Claro que meu dispositivo de defesa, que funciona para mim e por ele, já está ativado: inconscientemente comecei a procurar defeitos na coisa toda. Ele joga papel de bala, chiclete mascado, e outros lixinhos na rua. Ele tem preconceitos demais. Ele... ele... sei lá. Não quero encontrar alguém que um dia talvez me peça um exame ou veja meus remédios (que terei de tomar) e me pergunte do que se trata. Não quero dizer "tenho HIV" e ver a pessoa sair correndo depois de cuspir na minha cara e dizer "se eu tiver pego de você, você é um homem morto!"

Os remédios. Li de gente que tomou imediatamente após saber da condição H+. Li de gente que está há dois, três anos sem nunca ter precisado. Temo pelos efeitos colaterais, temo querer dar uma de Renato Manfredinni Júnior e simplesmente não tomar os medicamentos por escolha. Seria suícidio?

Requer pesquisa.

Obs: Tenho estado ausente de situações onde eu obrigatoriamente devia estar atuante. Tentando muito voltar a velha forma e retomar qualquer coisa. Juro que sim.

domingo, 11 de abril de 2010

O sorriso deles

Longo tempo sem escrever.

E então chegou a hora de fazer os exames. Penso no quanto vou gastar de novo. Penso em tudo e quanto isso vai custar pra mim psicologicamente. Mas, mais uma vez, essa é a vida agora.

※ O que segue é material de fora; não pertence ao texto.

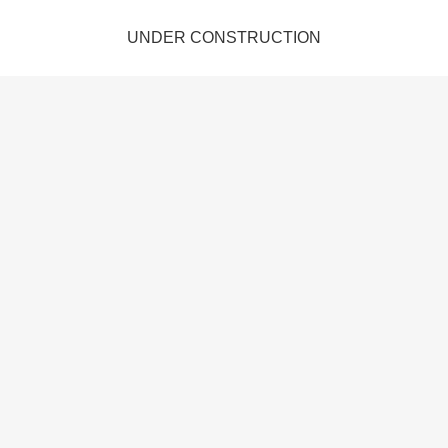
UNDER CONSTRUCTION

Os dias tem passado rapidamente. Trabalhando demais e às vezes me espanto ao lembrar que tenho HIV. Penso "caralho, estou com AIDS!" como se eu não soubesse. Muito provavelmente porque ainda não estou na rotina medicamentosa (essa palavra existe?).

Nos últimos 30 dias eu conheci duas pessoas. Com ambos, muito desconforto antes, durante e depois da transa. É andar na corda bamba equilibrando um copo de ácido na cabeça. Por mais que tenha uma rede de segurança logo abaixo. Estou lá trepando com o cara mas pensando "não posso gozar na boca dele, não posso isso, tenho que tomar cuidado com aquilo". Um festival de preocupações que me fazer aproveitar pouco.

Por fim, não tive nada além de sexo e suposta amizade com nenhum dos dois. Sempre pensando que se aquele momento se extendesse por um mês, meses, um ano, eu não teria coragem de fazer de conta que não tenho o vírus. Obviamente não é a mesma coisa que se declarar cardíaco, diabético ou israelense. Imagine como esconder os remédios, quando eu tiver que tomá-los.

Fora a tendência que tenho a achar que esse rojão eu seguro, eles não. Penso que eles não tem estrutura psicológica, emocional, familiar, o que quer que seja. Arrogante eu, né? Como se eu fosse uma fortaleza superior. Ou como se essa situação não me desgastasse nem um pouco. Por mais que eu não admita.

Eu não quero sofrer com o HIV. Não sei se eu já comecei. Ainda tenho dado risada.